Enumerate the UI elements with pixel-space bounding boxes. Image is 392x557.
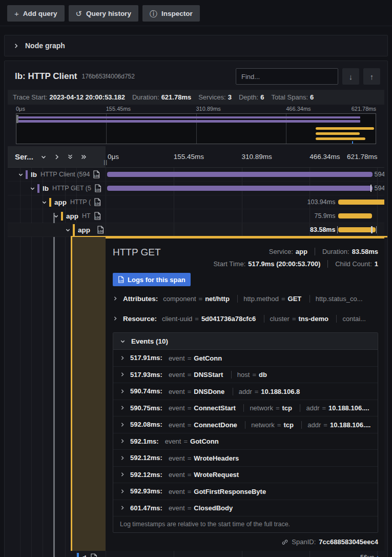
- span-row[interactable]: db LOG 56μs ↑: [8, 551, 384, 557]
- event-row[interactable]: 517.93ms: event=DNSStart host=db: [113, 367, 378, 384]
- span-id-value: 7cc688583045eec4: [319, 538, 378, 546]
- event-key: event: [169, 504, 185, 512]
- event-pair: event=DNSDone: [169, 388, 224, 395]
- timeline-gridline: [310, 209, 310, 223]
- span-row[interactable]: lb HTTP GET (5 LOG 594: [8, 182, 384, 195]
- span-name-cell[interactable]: app HTTP ( LOG: [8, 195, 106, 209]
- logs-for-span-button[interactable]: LOG Logs for this span: [113, 273, 191, 286]
- collapse-all-icon[interactable]: [80, 154, 87, 160]
- log-document-icon[interactable]: LOG: [94, 184, 101, 192]
- span-timeline-cell[interactable]: 594: [106, 182, 384, 195]
- find-prev-button[interactable]: ↓: [342, 68, 359, 85]
- span-timeline-cell[interactable]: 83.58ms: [106, 223, 384, 236]
- span-timeline-cell[interactable]: 103.94ms: [106, 195, 384, 209]
- span-row[interactable]: lb HTTP Client (594 LOG 594: [8, 168, 384, 182]
- span-duration-label: 594: [374, 185, 384, 192]
- event-row[interactable]: 517.91ms: event=GetConn: [113, 350, 378, 367]
- chevron-down-icon[interactable]: [30, 186, 35, 191]
- event-key: addr: [306, 404, 319, 412]
- event-row[interactable]: 592.12ms: event=WroteHeaders: [113, 450, 378, 467]
- query-toolbar: + Add query ↺ Query history ⓘ Inspector: [0, 0, 392, 26]
- equals-sign: =: [188, 388, 192, 395]
- detail-meta-pair: Child Count:1: [327, 260, 378, 268]
- toolbar-button[interactable]: ↺ Query history: [69, 5, 138, 22]
- detail-section-row[interactable]: Attributes: component=net/http http.meth…: [113, 288, 378, 308]
- events-list: 517.91ms: event=GetConn 517.93ms: [113, 350, 378, 516]
- minimap-canvas[interactable]: [16, 113, 376, 144]
- event-row[interactable]: 592.93ms: event=GotFirstResponseByte: [113, 483, 378, 500]
- find-input[interactable]: [236, 68, 338, 85]
- span-name-cell[interactable]: lb HTTP GET (5 LOG: [8, 182, 106, 195]
- span-row[interactable]: app HTTP ( LOG 103.94ms: [8, 195, 384, 209]
- span-duration-bar[interactable]: [338, 213, 372, 218]
- toolbar-button[interactable]: ⓘ Inspector: [142, 5, 200, 22]
- event-value: 10.188.106.8: [261, 388, 300, 395]
- chevron-down-icon[interactable]: [53, 213, 59, 219]
- chevron-down-icon[interactable]: [40, 154, 47, 160]
- log-document-icon[interactable]: LOG: [94, 212, 101, 220]
- trace-meta-strip: Trace Start:2023-04-12 20:00:53.182 Dura…: [8, 90, 384, 105]
- event-pairs: event=ConnectStart network=tcp addr=10.1…: [169, 403, 369, 412]
- span-timeline-cell[interactable]: 594: [106, 168, 384, 181]
- meta-value: 2023-04-12 20:00:53.182: [49, 93, 125, 101]
- trace-meta-item: Depth:6: [239, 93, 264, 101]
- minimap-viewport-handle[interactable]: [16, 115, 18, 123]
- equals-sign: =: [188, 354, 192, 362]
- log-document-icon[interactable]: LOG: [90, 553, 97, 557]
- log-document-icon[interactable]: LOG: [97, 226, 104, 234]
- link-icon[interactable]: [281, 539, 288, 546]
- log-document-icon[interactable]: LOG: [94, 198, 101, 206]
- detail-meta-value: 517.9ms (20:00:53.700): [248, 260, 320, 268]
- event-pair: event=GetConn: [169, 354, 222, 362]
- span-name-cell[interactable]: app HT LOG: [8, 209, 106, 223]
- span-service-name: db: [82, 554, 87, 557]
- minimap-span-bar: [352, 141, 353, 144]
- chevron-down-icon[interactable]: [42, 200, 47, 205]
- event-value: ConnectStart: [194, 404, 236, 412]
- span-duration-bar[interactable]: [338, 200, 384, 205]
- events-header[interactable]: Events (10): [113, 333, 378, 350]
- span-name-cell[interactable]: app LOG: [8, 223, 106, 236]
- span-service-name: app: [66, 212, 78, 220]
- span-duration-bar[interactable]: [338, 227, 376, 232]
- span-name-cell[interactable]: lb HTTP Client (594 LOG: [8, 168, 106, 181]
- log-document-icon[interactable]: LOG: [93, 170, 100, 178]
- collapse-one-icon[interactable]: [54, 154, 60, 160]
- span-duration-label: 75.9ms: [314, 212, 335, 220]
- node-graph-collapsible[interactable]: Node graph: [4, 35, 388, 56]
- meta-label: Depth:: [239, 93, 258, 101]
- expand-all-icon[interactable]: [67, 153, 73, 160]
- event-pair: event=WroteRequest: [169, 471, 239, 479]
- equals-sign: =: [255, 388, 259, 395]
- event-row[interactable]: 601.47ms: event=ClosedBody: [113, 500, 378, 517]
- span-timeline-cell[interactable]: 56μs ↑: [106, 551, 384, 557]
- minimap-span-bar: [316, 132, 360, 135]
- find-next-button[interactable]: ↑: [363, 68, 380, 85]
- span-name-cell[interactable]: db LOG: [8, 551, 106, 557]
- chevron-down-icon[interactable]: [65, 227, 71, 233]
- event-timestamp: 592.12ms:: [130, 454, 162, 462]
- span-duration-bar[interactable]: [107, 186, 372, 191]
- event-value: GotFirstResponseByte: [194, 488, 266, 495]
- event-row[interactable]: 592.08ms: event=ConnectDone network=tcp …: [113, 416, 378, 433]
- detail-section-row[interactable]: Resource: client-uuid=5d041736a78cfc6 cl…: [113, 308, 378, 328]
- span-title: HTTP GET: [113, 246, 184, 268]
- span-timeline-cell[interactable]: 75.9ms: [106, 209, 384, 223]
- timeline-gridline: [242, 209, 242, 223]
- attribute-pair: cluster=tns-demo: [264, 315, 328, 323]
- event-row[interactable]: 592.12ms: event=WroteRequest: [113, 467, 378, 484]
- span-row[interactable]: app HT LOG 75.9ms: [8, 209, 384, 223]
- span-duration-bar[interactable]: [107, 172, 372, 177]
- chevron-down-icon[interactable]: [18, 172, 24, 177]
- toolbar-button-label: Add query: [23, 10, 57, 17]
- toolbar-button[interactable]: + Add query: [7, 5, 65, 22]
- detail-meta-label: Start Time:: [213, 260, 245, 268]
- event-row[interactable]: 590.75ms: event=ConnectStart network=tcp…: [113, 400, 378, 417]
- event-timestamp: 517.91ms:: [130, 354, 162, 362]
- detail-meta-row: Start Time:517.9ms (20:00:53.700) Child …: [184, 260, 378, 268]
- event-row[interactable]: 592.1ms: event=GotConn: [113, 433, 378, 450]
- chevron-right-icon: [120, 505, 125, 510]
- event-pairs: event=GotFirstResponseByte: [169, 487, 266, 496]
- event-row[interactable]: 590.74ms: event=DNSDone addr=10.188.106.…: [113, 383, 378, 400]
- span-row[interactable]: app LOG 83.58ms: [8, 223, 384, 237]
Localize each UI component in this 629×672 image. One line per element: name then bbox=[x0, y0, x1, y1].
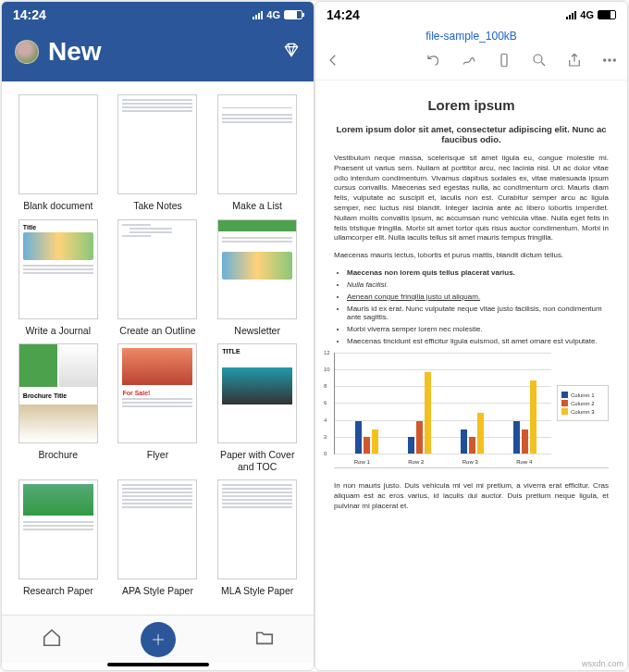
svg-point-2 bbox=[604, 59, 606, 61]
template-create-an-outline[interactable]: Create an Outline bbox=[111, 219, 205, 337]
share-icon[interactable] bbox=[566, 52, 583, 72]
doc-subtitle: Lorem ipsum dolor sit amet, consectetur … bbox=[334, 124, 609, 144]
svg-point-1 bbox=[534, 55, 542, 63]
back-icon[interactable] bbox=[325, 52, 341, 72]
svg-point-4 bbox=[613, 59, 615, 61]
document-body: Lorem ipsum Lorem ipsum dolor sit amet, … bbox=[315, 81, 627, 670]
document-filename[interactable]: file-sample_100kB bbox=[315, 28, 627, 48]
folder-icon[interactable] bbox=[254, 628, 275, 652]
template-take-notes[interactable]: Take Notes bbox=[111, 94, 205, 212]
template-write-a-journal[interactable]: Title Write a Journal bbox=[11, 219, 105, 337]
signal-icon bbox=[566, 11, 576, 19]
embedded-chart: Row 1Row 2Row 3Row 4 024681012 Column 1C… bbox=[334, 353, 609, 454]
premium-icon[interactable] bbox=[282, 41, 301, 63]
draw-icon[interactable] bbox=[461, 52, 477, 72]
search-icon[interactable] bbox=[531, 52, 548, 72]
mobile-view-icon[interactable] bbox=[496, 52, 512, 72]
svg-point-3 bbox=[609, 59, 610, 61]
status-bar: 14:24 4G bbox=[2, 2, 314, 28]
template-apa-paper[interactable]: APA Style Paper bbox=[111, 479, 205, 597]
viewer-toolbar bbox=[315, 48, 627, 81]
template-newsletter[interactable]: Newsletter bbox=[210, 219, 304, 337]
template-make-a-list[interactable]: Make a List bbox=[210, 94, 304, 212]
status-time: 14:24 bbox=[13, 7, 46, 22]
home-icon[interactable] bbox=[42, 628, 62, 652]
new-button[interactable] bbox=[141, 622, 176, 657]
template-flyer[interactable]: For Sale! Flyer bbox=[111, 343, 205, 472]
bottom-tab-bar bbox=[2, 615, 314, 663]
template-paper-cover-toc[interactable]: TITLE Paper with Cover and TOC bbox=[210, 343, 304, 472]
template-grid: Blank document Take Notes Make a List Ti… bbox=[2, 81, 314, 615]
doc-paragraph: Maecenas mauris lectus, lobortis et puru… bbox=[334, 251, 609, 261]
battery-icon bbox=[598, 10, 616, 19]
divider bbox=[334, 467, 609, 468]
watermark: wsxdn.com bbox=[582, 659, 623, 668]
doc-paragraph: Vestibulum neque massa, scelerisque sit … bbox=[334, 154, 609, 243]
page-title: New bbox=[48, 37, 273, 67]
template-gallery-screen: 14:24 4G New Blank document bbox=[1, 1, 314, 671]
document-viewer-screen: 14:24 4G file-sample_100kB Lorem ipsum L… bbox=[314, 1, 628, 671]
template-mla-paper[interactable]: MLA Style Paper bbox=[210, 479, 304, 597]
header: New bbox=[2, 28, 314, 81]
undo-icon[interactable] bbox=[426, 52, 442, 72]
svg-rect-0 bbox=[501, 54, 507, 67]
doc-paragraph: In non mauris justo. Duis vehicula mi ve… bbox=[334, 481, 609, 511]
more-icon[interactable] bbox=[601, 52, 618, 72]
status-time: 14:24 bbox=[327, 7, 360, 22]
template-brochure[interactable]: Brochure Title Brochure bbox=[11, 343, 105, 472]
signal-icon bbox=[253, 11, 263, 19]
template-blank-document[interactable]: Blank document bbox=[11, 94, 105, 212]
network-label: 4G bbox=[266, 9, 280, 20]
status-bar: 14:24 4G bbox=[315, 2, 627, 28]
avatar[interactable] bbox=[15, 40, 39, 64]
template-research-paper[interactable]: Research Paper bbox=[11, 479, 105, 597]
battery-icon bbox=[284, 10, 302, 19]
network-label: 4G bbox=[580, 9, 594, 20]
doc-bullet-list: Maecenas non lorem quis tellus placerat … bbox=[347, 268, 609, 345]
home-indicator bbox=[107, 663, 209, 666]
doc-title: Lorem ipsum bbox=[334, 97, 609, 113]
chart-legend: Column 1Column 2Column 3 bbox=[557, 385, 609, 421]
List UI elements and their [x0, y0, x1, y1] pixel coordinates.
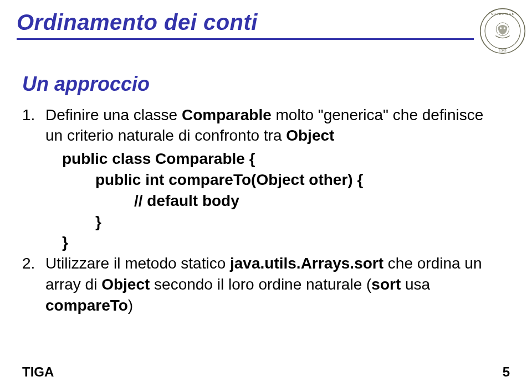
page-title: Ordinamento dei conti: [17, 10, 474, 35]
code-line: public int compareTo(Object other) {: [45, 169, 504, 190]
slide-content: Un approccio 1. Definire una classe Comp…: [17, 54, 515, 316]
footer-left: TIGA: [22, 364, 54, 380]
code-line: // default body: [45, 190, 504, 212]
slide-header: Ordinamento dei conti SUPREMAE 1343: [17, 10, 515, 54]
text-span: secondo il loro ordine naturale (: [150, 276, 371, 293]
text-span: ): [128, 297, 133, 314]
text-span: Utilizzare il metodo statico: [45, 255, 230, 272]
list-number: 2.: [22, 253, 45, 274]
code-line: }: [45, 232, 504, 253]
title-underline: [17, 38, 474, 40]
svg-point-5: [500, 27, 502, 29]
university-seal-icon: SUPREMAE 1343: [479, 8, 526, 54]
bold-text: Comparable: [182, 106, 272, 123]
text-span: usa: [401, 276, 430, 293]
list-number: 1.: [22, 105, 45, 126]
list-item: 1. Definire una classe Comparable molto …: [22, 105, 504, 147]
svg-text:SUPREMAE: SUPREMAE: [491, 12, 515, 16]
bold-text: compareTo: [45, 297, 128, 314]
title-block: Ordinamento dei conti: [17, 10, 474, 40]
page-number: 5: [503, 364, 510, 380]
bold-text: Object: [286, 127, 334, 144]
list-item: 2. Utilizzare il metodo statico java.uti…: [22, 253, 504, 316]
list-text: Definire una classe Comparable molto "ge…: [45, 105, 504, 147]
bold-text: java.utils.Arrays.sort: [230, 255, 383, 272]
slide-footer: TIGA 5: [22, 364, 510, 380]
bold-text: Object: [101, 276, 150, 293]
code-line: }: [45, 212, 504, 233]
code-block: public class Comparable { public int com…: [45, 148, 504, 253]
text-span: Definire una classe: [45, 106, 182, 123]
bold-text: sort: [371, 276, 401, 293]
list-text: Utilizzare il metodo statico java.utils.…: [45, 253, 504, 316]
subtitle: Un approccio: [22, 71, 504, 98]
svg-point-6: [504, 27, 505, 29]
code-line: public class Comparable {: [45, 148, 504, 169]
svg-text:1343: 1343: [499, 48, 507, 52]
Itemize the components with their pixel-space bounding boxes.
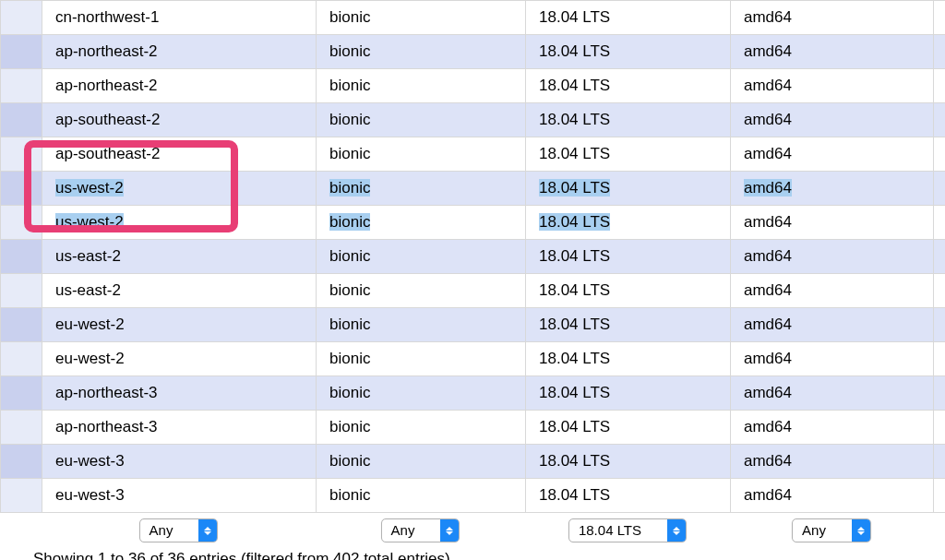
******
The expected output is one number, the tally of lines above containing "home".

(RESPONSE AREA)
2